According to the Humphrey Carpenter's headnote to the letter, Tolkien had written at the top: "Some reflections in preparing an answer to a letter from one Mr Rang about investigation into my nomenclature. In the event only a brief (and therefore rather severe) reply was sent, but I retain these notes". Tolkien had added the date of August 1967.
I have long believed that this Mr. Rang was Jack C. Rang, who delivered a talk "Two Servants" (on Niggle and Sam Gamgee) at the Tolkien Symposium at Mankato, Minnesota (somewhat south and west of Minneapolis) on 28-29 October 1966. This talk was subsequently published in February 1967 in "The Tolkien Papers", an issue of Mankato Studies in English. Here we have a Mr. Rang who showed considerable interest in Tolkien in 1966, the year before Tolkien dated his notes in reply to a letter from a Mr. Rang. It has always seemed to me likely that these two Rangs were one and the same person.

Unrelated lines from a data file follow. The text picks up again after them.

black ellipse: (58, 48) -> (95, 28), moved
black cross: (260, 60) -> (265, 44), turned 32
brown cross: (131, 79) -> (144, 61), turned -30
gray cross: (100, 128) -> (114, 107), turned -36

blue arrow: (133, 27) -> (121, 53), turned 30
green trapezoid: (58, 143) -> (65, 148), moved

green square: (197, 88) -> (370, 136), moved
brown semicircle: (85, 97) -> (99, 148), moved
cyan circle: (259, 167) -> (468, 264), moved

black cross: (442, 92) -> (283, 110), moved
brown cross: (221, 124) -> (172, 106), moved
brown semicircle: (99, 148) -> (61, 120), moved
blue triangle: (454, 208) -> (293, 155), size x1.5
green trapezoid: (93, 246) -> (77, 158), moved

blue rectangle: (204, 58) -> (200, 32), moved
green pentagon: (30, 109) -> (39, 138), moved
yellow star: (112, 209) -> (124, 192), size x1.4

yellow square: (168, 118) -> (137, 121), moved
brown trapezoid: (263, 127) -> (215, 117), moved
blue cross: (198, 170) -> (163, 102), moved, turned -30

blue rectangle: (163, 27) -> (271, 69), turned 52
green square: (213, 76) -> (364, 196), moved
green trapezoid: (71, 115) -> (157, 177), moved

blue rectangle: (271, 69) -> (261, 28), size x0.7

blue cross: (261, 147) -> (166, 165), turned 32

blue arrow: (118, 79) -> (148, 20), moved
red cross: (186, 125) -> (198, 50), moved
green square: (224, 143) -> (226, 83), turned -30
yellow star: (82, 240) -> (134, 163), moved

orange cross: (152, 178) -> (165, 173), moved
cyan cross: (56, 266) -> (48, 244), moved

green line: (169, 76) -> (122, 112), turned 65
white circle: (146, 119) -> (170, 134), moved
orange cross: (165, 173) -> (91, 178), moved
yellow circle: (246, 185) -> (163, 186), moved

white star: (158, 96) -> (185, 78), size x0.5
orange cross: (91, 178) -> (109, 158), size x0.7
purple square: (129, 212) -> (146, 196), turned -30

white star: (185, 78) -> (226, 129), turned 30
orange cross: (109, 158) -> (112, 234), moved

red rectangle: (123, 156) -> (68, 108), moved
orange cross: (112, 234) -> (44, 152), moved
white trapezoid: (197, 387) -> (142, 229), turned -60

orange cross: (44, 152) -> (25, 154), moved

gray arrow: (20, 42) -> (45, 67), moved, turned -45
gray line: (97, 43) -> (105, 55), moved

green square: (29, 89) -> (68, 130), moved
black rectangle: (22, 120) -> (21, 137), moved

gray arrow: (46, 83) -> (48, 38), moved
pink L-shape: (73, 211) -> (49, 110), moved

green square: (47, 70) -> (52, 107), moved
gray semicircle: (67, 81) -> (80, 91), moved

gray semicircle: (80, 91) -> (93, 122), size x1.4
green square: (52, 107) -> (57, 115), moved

Jack Charles Rang was born in Chicago, Illinois, on 27 September 1923. He was the only child of Carl John Rang (1890-1944), a bank cashier, and his wife Lena B. Willey (1888-1976). Jack died at the age of 87 in Centerville, Ohio, on 7 February 2011. On obituary in the Dayton News (11 February 2011) tells us that:
He served in the U.S. army during World War II and was a graduate of Northwestern University [B.S. 1948], receiving advanced degrees from Aquinas College [M.A. 1965] and Northwestern. Jack had a life-long love of the theatre and was involved in acting and directing many educational and community theatre productions. He was a radio and television personality and taught broadcasting courses, most recently at the University of Dayton, from which he retired in 1994 with the rank of Professor Emeritus.
Jack C. Rang had married in Grand Rapids, Michigan, in 1948, and was survived by his wife, Mary Ruth Rang (b. 1927), and their son, daughter and grandson.
If this isn't the Mr. Rang that Tolkien wrote to in 1967, it is undoubtedly the Jack C. Rang who presented on Tolkien at Mankato in 1966.